Dataset entries
========

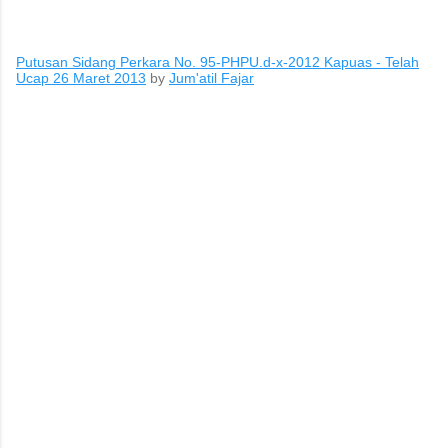
untuk ditarik dan dipanen. Menurutnya, sebelum menarik rotan,
duri-duri pada bagian batang yang akan dipegang harus
Putusan Sidang Perkara No. 95-PHPU.d-x-2012 Kapuas - Telah
dibersihkan terlebih dahulu. Setelah bagian tersebut aman,
Ucap 26 Maret 2013
by
Jum'atil Fajar
barulah rotan dapat...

========

• _Task requirements_
Give the entries again exactly. Pictures stay out.

• _Written response_
untuk ditarik dan dipanen. Menurutnya, sebelum menarik rotan,
duri-duri pada bagian batang yang akan dipegang harus
Putusan Sidang Perkara No. 95-PHPU.d-x-2012 Kapuas - Telah
dibersihkan terlebih dahulu. Setelah bagian tersebut aman,
Ucap 26 Maret 2013
by
Jum'atil Fajar
barulah rotan dapat...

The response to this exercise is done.